Task prompt:
From the material below, please set down exactly the lines starting with the one with "August 2019" and going on through the one with "IL CALCIO DEL GIORNO", without a single picture.

*-*-*

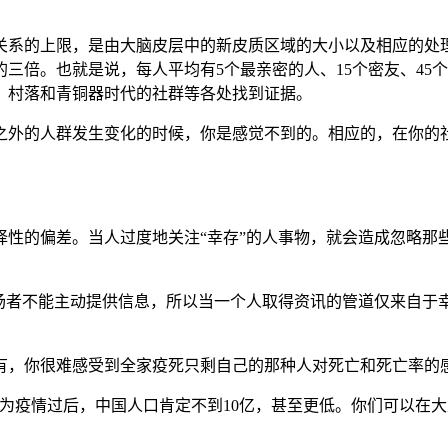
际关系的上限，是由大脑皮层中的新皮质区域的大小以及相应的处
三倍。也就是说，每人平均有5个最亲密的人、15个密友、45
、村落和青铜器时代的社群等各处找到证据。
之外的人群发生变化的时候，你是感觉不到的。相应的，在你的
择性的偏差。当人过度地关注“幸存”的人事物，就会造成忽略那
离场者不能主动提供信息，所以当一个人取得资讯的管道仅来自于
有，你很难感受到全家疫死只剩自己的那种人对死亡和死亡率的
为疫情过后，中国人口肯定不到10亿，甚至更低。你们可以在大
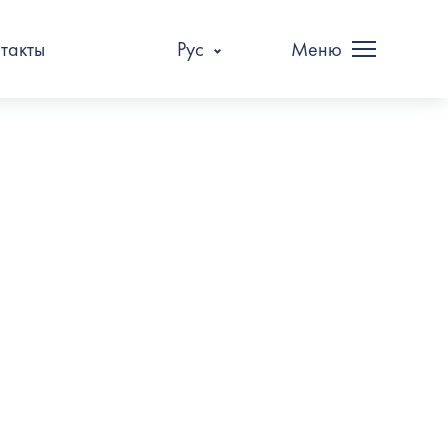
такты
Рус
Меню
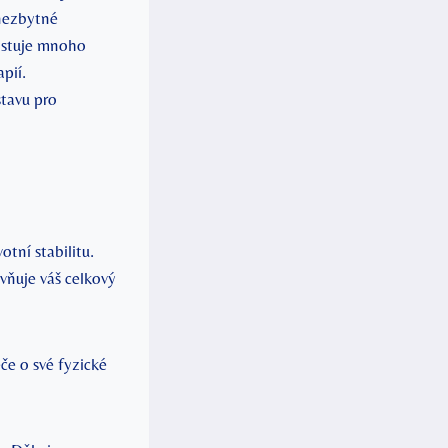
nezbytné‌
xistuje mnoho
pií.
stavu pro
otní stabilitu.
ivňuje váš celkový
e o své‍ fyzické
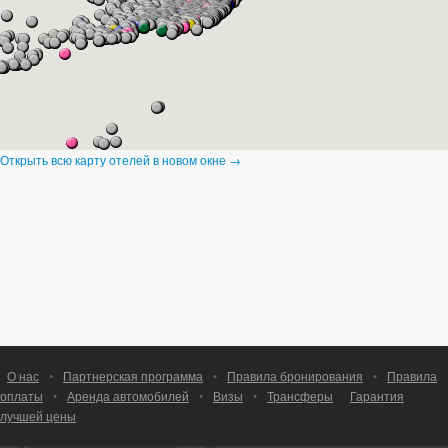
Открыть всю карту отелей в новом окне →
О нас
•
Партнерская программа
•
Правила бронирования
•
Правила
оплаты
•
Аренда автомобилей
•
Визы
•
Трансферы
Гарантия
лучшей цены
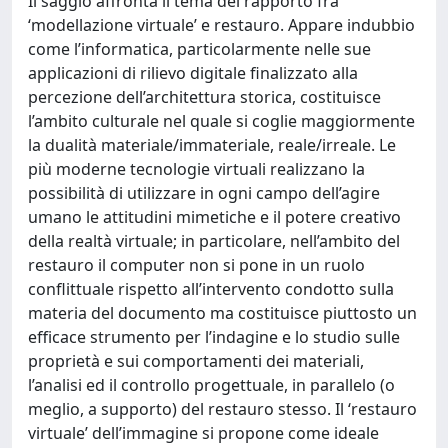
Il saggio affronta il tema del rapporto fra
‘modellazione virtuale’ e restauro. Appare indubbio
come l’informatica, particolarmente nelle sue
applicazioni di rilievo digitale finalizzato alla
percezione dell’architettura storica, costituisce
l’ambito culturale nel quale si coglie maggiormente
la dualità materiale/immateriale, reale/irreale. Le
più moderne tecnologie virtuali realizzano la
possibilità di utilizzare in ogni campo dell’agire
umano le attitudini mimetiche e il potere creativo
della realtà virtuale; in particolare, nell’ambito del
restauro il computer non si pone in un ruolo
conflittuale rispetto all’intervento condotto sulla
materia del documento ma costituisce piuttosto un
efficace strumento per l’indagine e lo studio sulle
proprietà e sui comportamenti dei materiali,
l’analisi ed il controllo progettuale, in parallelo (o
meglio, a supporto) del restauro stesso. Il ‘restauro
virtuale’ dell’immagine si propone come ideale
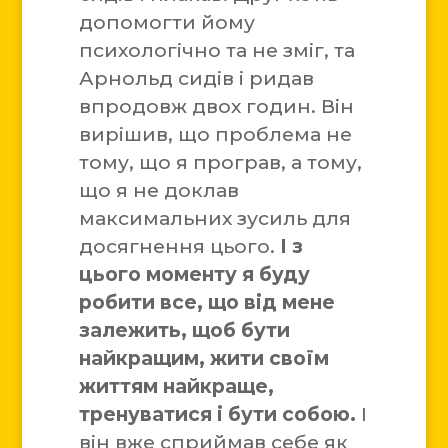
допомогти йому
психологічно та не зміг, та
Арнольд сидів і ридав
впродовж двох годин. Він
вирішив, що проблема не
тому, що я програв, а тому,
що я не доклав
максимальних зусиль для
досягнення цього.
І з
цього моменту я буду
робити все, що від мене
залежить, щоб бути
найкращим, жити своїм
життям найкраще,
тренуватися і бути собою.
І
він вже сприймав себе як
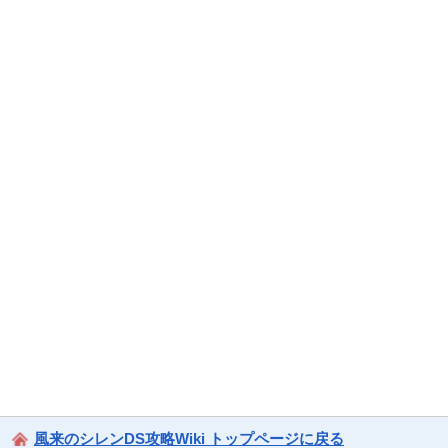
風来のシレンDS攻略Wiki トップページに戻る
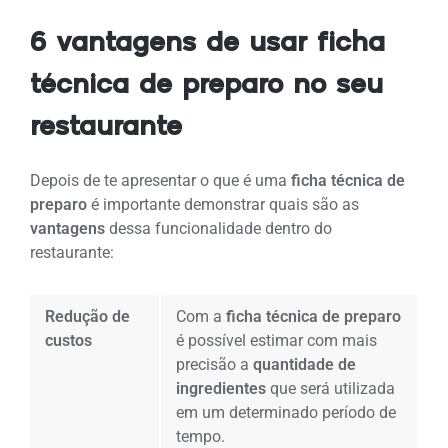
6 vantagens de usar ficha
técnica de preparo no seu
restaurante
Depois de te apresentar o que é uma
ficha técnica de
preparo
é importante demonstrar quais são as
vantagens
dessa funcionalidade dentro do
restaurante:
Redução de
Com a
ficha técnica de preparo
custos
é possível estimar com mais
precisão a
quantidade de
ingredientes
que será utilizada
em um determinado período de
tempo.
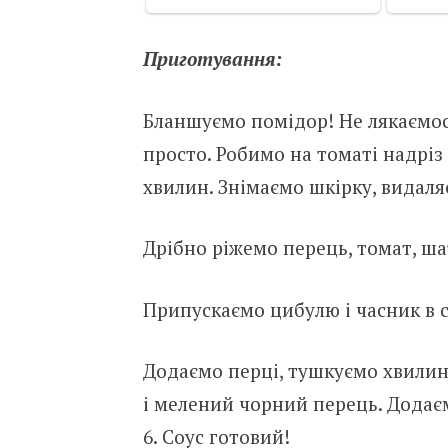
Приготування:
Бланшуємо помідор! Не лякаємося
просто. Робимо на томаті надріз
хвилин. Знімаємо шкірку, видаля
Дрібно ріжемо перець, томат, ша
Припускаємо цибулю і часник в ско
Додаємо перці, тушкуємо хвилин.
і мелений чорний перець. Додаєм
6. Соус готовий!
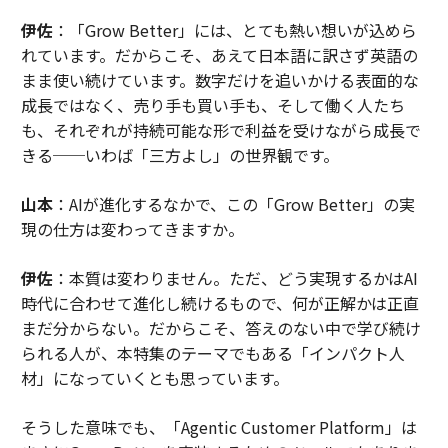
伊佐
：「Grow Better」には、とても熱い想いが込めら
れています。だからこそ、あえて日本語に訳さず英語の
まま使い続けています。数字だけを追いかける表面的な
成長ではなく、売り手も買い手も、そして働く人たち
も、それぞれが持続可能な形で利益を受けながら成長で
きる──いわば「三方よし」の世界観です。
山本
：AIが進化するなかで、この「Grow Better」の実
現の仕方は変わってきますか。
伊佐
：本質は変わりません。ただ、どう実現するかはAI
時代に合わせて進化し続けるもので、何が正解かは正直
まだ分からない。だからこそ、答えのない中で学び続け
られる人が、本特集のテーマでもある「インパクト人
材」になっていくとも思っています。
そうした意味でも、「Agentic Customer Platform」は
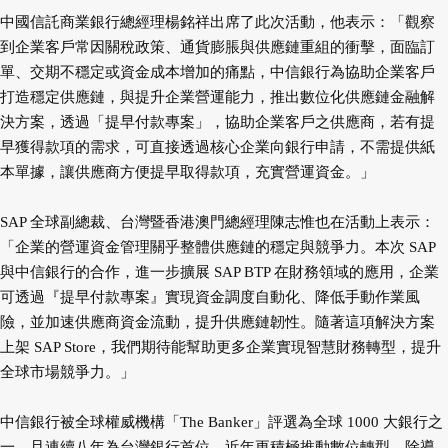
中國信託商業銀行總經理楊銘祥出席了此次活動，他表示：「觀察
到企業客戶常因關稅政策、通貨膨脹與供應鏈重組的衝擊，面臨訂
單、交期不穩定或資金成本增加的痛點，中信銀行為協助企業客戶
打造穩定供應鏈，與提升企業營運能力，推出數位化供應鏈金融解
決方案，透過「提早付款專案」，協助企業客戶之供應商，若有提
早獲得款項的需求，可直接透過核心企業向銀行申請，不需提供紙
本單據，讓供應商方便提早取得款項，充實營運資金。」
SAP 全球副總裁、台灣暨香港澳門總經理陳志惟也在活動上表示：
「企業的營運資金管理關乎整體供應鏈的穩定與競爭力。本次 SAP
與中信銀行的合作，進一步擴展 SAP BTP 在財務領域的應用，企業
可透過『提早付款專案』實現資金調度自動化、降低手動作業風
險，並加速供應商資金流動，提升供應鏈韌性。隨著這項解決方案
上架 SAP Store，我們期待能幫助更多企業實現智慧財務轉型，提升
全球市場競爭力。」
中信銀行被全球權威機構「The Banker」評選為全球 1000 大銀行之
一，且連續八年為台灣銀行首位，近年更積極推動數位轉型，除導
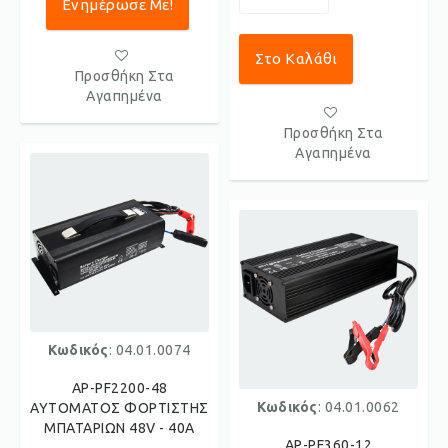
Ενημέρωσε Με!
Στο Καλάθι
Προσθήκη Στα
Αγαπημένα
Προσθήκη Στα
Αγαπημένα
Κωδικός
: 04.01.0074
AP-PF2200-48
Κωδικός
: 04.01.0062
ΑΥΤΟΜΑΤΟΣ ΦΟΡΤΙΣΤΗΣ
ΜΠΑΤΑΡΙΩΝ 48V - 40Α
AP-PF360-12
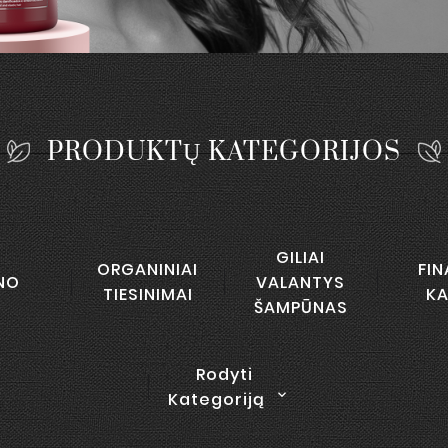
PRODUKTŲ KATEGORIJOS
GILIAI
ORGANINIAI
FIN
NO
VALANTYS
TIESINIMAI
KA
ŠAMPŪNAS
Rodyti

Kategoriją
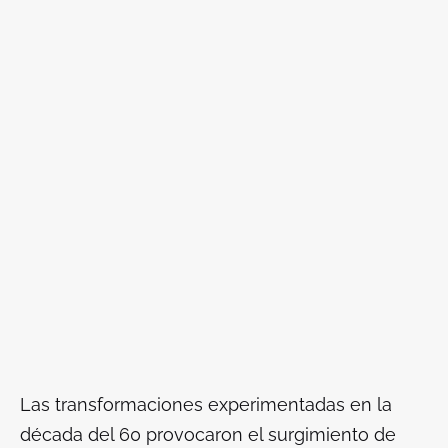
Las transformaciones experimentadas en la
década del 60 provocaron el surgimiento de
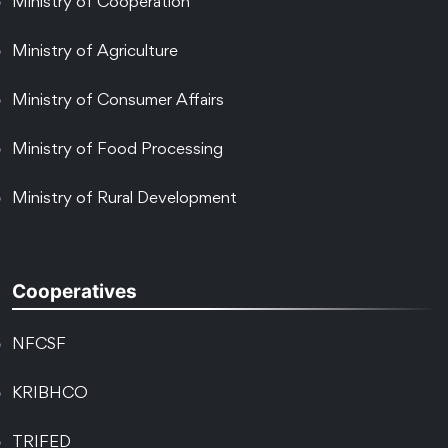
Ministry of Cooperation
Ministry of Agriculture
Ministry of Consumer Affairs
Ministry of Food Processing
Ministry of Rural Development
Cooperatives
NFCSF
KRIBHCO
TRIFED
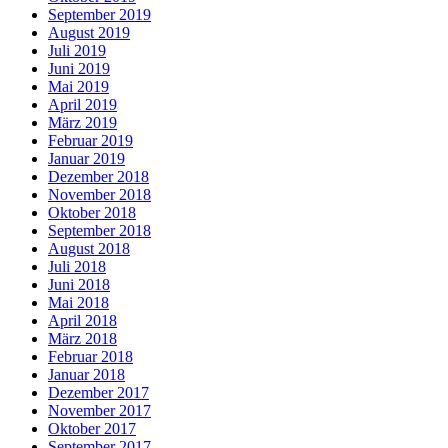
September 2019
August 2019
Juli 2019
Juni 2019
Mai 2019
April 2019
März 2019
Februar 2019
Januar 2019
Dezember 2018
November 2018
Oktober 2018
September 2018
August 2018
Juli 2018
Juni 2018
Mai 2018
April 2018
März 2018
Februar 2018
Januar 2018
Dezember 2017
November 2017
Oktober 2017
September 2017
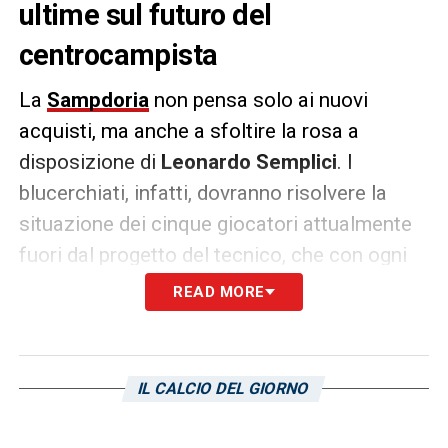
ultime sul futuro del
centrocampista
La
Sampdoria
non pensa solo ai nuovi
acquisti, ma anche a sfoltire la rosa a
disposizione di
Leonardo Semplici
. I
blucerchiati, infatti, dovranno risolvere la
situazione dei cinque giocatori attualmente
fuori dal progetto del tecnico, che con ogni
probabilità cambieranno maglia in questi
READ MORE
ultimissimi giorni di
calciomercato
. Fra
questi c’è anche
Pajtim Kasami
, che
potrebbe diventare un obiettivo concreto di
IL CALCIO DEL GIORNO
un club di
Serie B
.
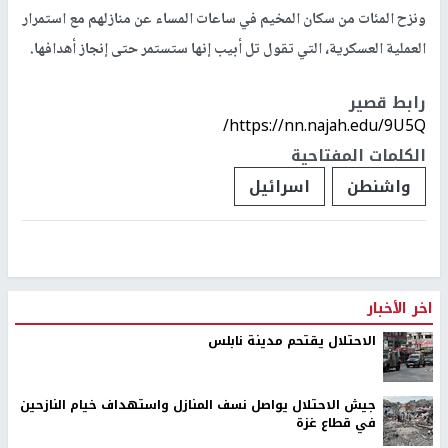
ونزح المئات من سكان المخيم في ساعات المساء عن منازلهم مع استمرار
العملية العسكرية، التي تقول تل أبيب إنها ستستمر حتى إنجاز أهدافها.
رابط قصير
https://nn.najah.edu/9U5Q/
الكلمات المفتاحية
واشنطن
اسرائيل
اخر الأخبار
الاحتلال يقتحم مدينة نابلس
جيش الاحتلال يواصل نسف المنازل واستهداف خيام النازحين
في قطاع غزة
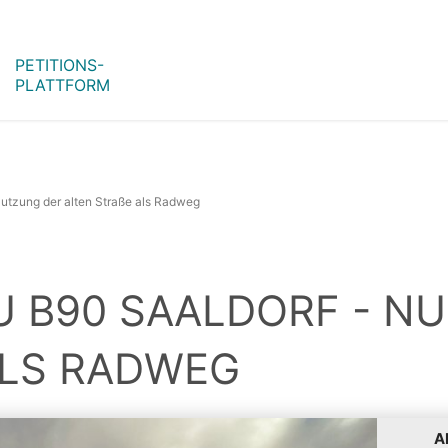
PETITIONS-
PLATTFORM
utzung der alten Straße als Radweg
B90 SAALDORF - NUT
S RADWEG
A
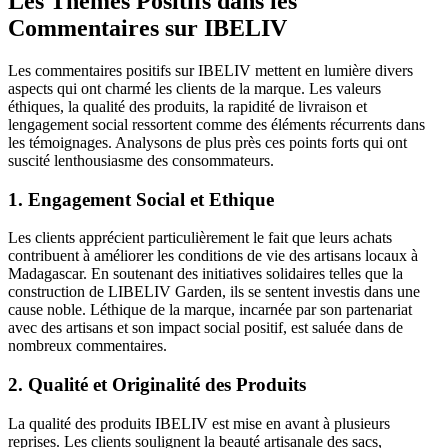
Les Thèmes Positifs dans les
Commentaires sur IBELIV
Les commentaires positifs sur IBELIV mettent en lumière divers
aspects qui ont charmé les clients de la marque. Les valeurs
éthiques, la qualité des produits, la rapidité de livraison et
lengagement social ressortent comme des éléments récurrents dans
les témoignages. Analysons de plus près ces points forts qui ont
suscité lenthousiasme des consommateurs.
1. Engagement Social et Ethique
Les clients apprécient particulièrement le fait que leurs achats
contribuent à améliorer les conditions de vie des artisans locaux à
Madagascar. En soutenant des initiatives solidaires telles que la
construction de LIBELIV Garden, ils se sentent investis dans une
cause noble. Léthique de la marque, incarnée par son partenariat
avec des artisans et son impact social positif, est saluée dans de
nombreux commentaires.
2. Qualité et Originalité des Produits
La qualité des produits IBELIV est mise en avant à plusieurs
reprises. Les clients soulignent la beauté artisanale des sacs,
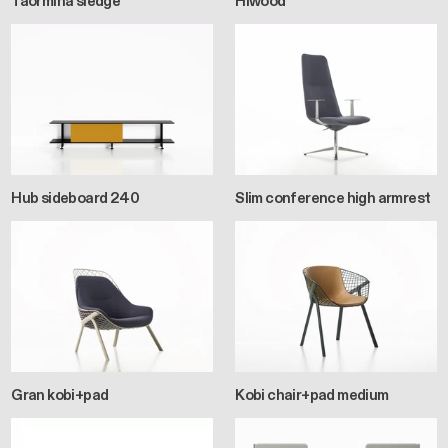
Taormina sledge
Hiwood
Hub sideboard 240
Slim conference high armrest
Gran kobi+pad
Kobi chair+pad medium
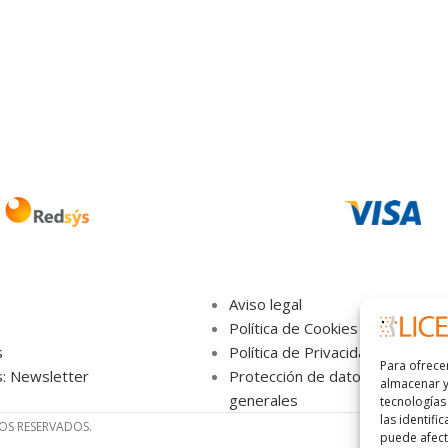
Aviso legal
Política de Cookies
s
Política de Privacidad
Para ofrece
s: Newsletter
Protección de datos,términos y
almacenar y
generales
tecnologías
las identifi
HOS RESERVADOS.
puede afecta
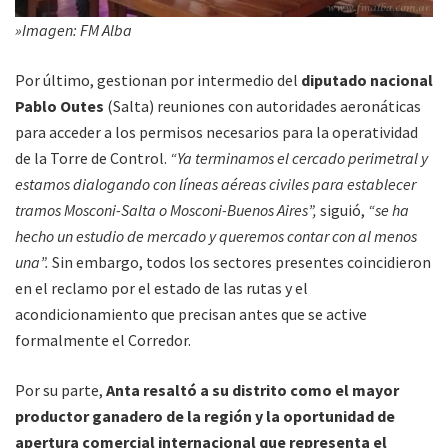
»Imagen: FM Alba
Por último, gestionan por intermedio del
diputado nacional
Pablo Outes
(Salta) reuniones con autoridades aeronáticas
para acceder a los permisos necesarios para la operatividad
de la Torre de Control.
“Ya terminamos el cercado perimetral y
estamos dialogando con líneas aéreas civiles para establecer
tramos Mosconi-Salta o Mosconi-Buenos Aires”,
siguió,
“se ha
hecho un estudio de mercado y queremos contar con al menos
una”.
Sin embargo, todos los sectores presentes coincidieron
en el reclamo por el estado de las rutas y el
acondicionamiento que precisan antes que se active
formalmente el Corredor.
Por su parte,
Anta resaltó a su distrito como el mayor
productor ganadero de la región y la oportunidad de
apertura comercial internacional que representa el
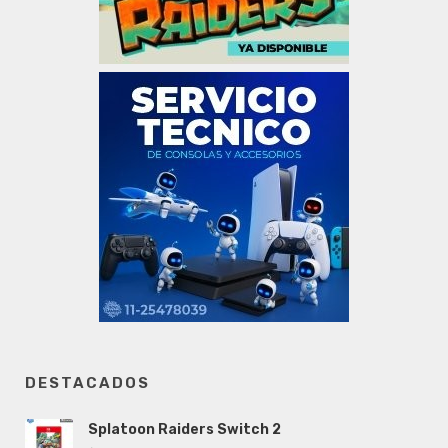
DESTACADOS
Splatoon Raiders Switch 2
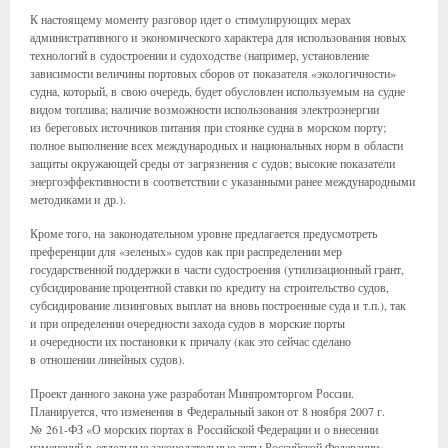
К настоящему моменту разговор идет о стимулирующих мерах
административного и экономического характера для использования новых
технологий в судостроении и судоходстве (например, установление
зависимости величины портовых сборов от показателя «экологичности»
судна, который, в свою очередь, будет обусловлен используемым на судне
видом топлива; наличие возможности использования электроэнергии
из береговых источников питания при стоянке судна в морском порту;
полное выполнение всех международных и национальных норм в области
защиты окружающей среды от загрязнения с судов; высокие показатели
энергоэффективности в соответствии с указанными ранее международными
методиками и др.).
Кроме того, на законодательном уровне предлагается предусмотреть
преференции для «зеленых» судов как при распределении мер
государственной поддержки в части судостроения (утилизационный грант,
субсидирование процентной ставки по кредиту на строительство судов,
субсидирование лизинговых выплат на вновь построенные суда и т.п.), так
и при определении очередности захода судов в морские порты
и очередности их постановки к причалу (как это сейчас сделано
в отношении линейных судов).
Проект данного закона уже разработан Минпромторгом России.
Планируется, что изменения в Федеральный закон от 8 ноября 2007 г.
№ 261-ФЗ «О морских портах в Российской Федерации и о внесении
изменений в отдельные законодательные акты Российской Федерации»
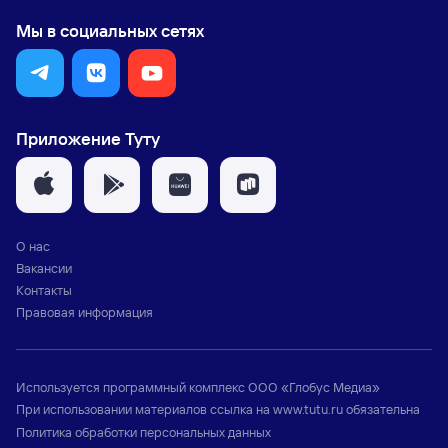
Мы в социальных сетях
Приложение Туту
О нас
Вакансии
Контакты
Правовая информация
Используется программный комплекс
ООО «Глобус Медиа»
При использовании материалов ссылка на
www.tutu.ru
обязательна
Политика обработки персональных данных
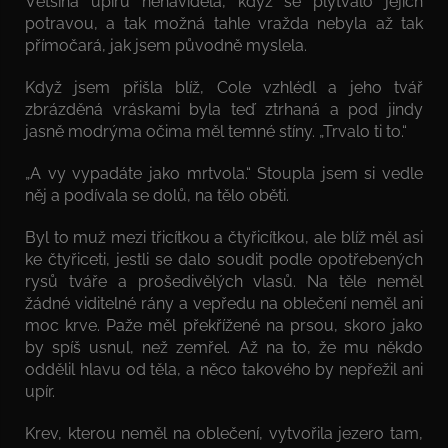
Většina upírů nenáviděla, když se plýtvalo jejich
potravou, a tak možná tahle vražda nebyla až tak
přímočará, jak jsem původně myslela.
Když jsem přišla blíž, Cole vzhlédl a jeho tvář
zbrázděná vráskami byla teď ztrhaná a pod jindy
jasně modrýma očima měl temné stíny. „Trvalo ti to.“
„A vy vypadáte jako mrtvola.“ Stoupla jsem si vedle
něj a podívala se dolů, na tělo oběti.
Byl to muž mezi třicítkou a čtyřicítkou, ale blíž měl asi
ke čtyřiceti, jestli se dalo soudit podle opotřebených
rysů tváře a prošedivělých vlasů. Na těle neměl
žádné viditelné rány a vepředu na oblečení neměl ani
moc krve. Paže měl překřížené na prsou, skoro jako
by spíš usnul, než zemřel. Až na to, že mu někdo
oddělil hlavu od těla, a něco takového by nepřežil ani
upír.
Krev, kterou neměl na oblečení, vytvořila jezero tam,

*-*-*

Task result:
August 2019
Juli 2019
Juni 2019
Mai 2019
April 2019
März 2019
Februar 2019
Januar 2019
Dezember 2018
November 2018
Oktober 2018
September 2018
August 2018
Juli 2018
Juni 2018
Mai 2018
April 2018
März 2018
Februar 2018
Januar 2018
Dezember 2017
November 2017
Oktober 2017
September 2017
ultime sul futuro del
centrocampista
La
Sampdoria
non pensa solo ai nuovi
acquisti, ma anche a sfoltire la rosa a
disposizione di
Leonardo Semplici
. I
blucerchiati, infatti, dovranno risolvere la
situazione dei cinque giocatori attualmente
fuori dal progetto del tecnico, che con ogni
probabilità cambieranno maglia in questi
READ MORE
ultimissimi giorni di
calciomercato
. Fra
questi c’è anche
Pajtim Kasami
, che
potrebbe diventare un obiettivo concreto di
IL CALCIO DEL GIORNO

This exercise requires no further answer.